Wait a minute. Sorry about that. One should never talk about aesthetic decisions in moralistic terms. This is an author's choice, not a crime. But we should admit that there's a kind of historical fiction code that Ms. Blake broke along the way to completing The Postmistress. Let me step back for a second and admit--as I have in several occasions before--that my historical fictions are not always 100% accurate to biographical fact. The most glaring example of this is inventing a whole (and extremely short-lived) second attempt at an art dealing career that the historical Vincent Van Gogh never tried. In that case I was guilty of knowingly departing from the historical record, something that certain authors of historical fiction claim one can never do under any circumstances. But it seems to me there's a crucial difference between depicting something that didn't happen but could have and depicting something that could never have happened. One of my professors in graduate school, a fine writer named Wendell Mayo, spent regular time in, and frequently wrote about, Lithuania. His stories were sometimes criticized as being unlikely, unbelievable, too extraordinary. Wendell didn't immediately dismiss the claims. If someone who knew Lithuania well (like, say, a Lithuanian) objected to a plot element on grounds of credibility, he tried out to find out more from the person. "You mean this could never happen?" he might ask. Sometimes the answer was yes. And that, for Wendell, was a legitimate concern. Most of the time, however the answer was something closer to: "No; it's not impossible; it's just not likely. I can't see it." Or: "Well, I've never heard of it happening!" That was good enough for Wendell. As long as a situation was theoretically possible, it was fair game for fiction; which is, after all, fiction.

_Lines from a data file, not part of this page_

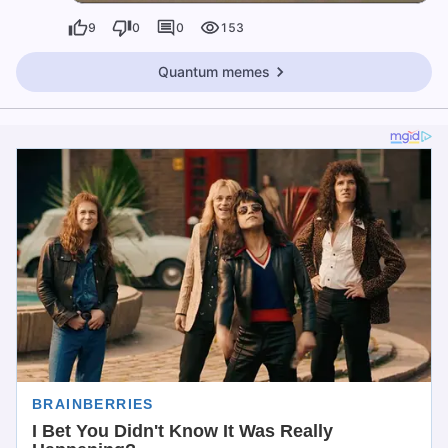
9
0
0
153
Quantum memes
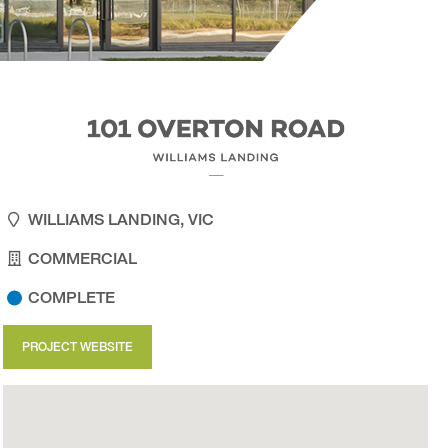
WILLIAMS LANDING, VIC
COMMERCIAL
COMPLETE
PROJECT WEBSITE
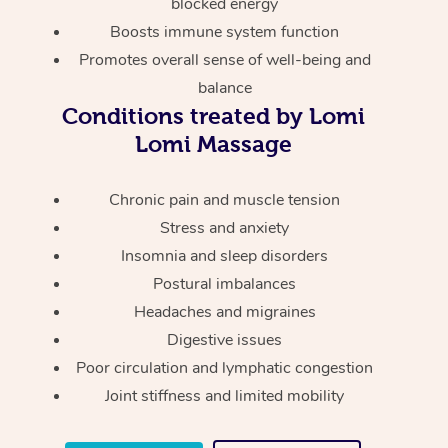
Thai Massage
blocked energy
Download the Blys A
Boosts immune system function
NDIS Podiatry
Spray Tan Near Me
Aromatherapy Massa
Contact Us
Promotes overall sense of well-being and
Facial Near Me
balance
Reflexology Massage
Code of Conduct
Conditions treated by Lomi
Nails Near Me
Cupping Massage
Lomi Massage
Log in
View All Locations
Traditional Chinese 
Chronic pain and muscle tension
Stress and anxiety
Oncology Massage
Insomnia and sleep disorders
Trigger Point Massag
Postural imbalances
Therapy
Headaches and migraines
Digestive issues
Myofascial Release T
Poor circulation and lymphatic congestion
Lomi Lomi Massage
Joint stiffness and limited mobility
In Room Hotel Massa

Applying Wendell's rule of thumb, you can see the problem with The Postmistress. Ms. Blake hasn't developed an improbable plot but an impossible one. Unless, that is, she's writing not for and about our commonly shared and understood reality but the reality of the multiverse, in which, due to its infinite number of universes and infinite number of chronologies, every possibiity, even the impossible ones, are somewhere realized. But that certainly isn't how writers of historical fiction typically define what they do--or ever define what they do. And it's certainly no claim made anywhere else in The Postmistress, which, last I heard, was not being talked about as science fiction.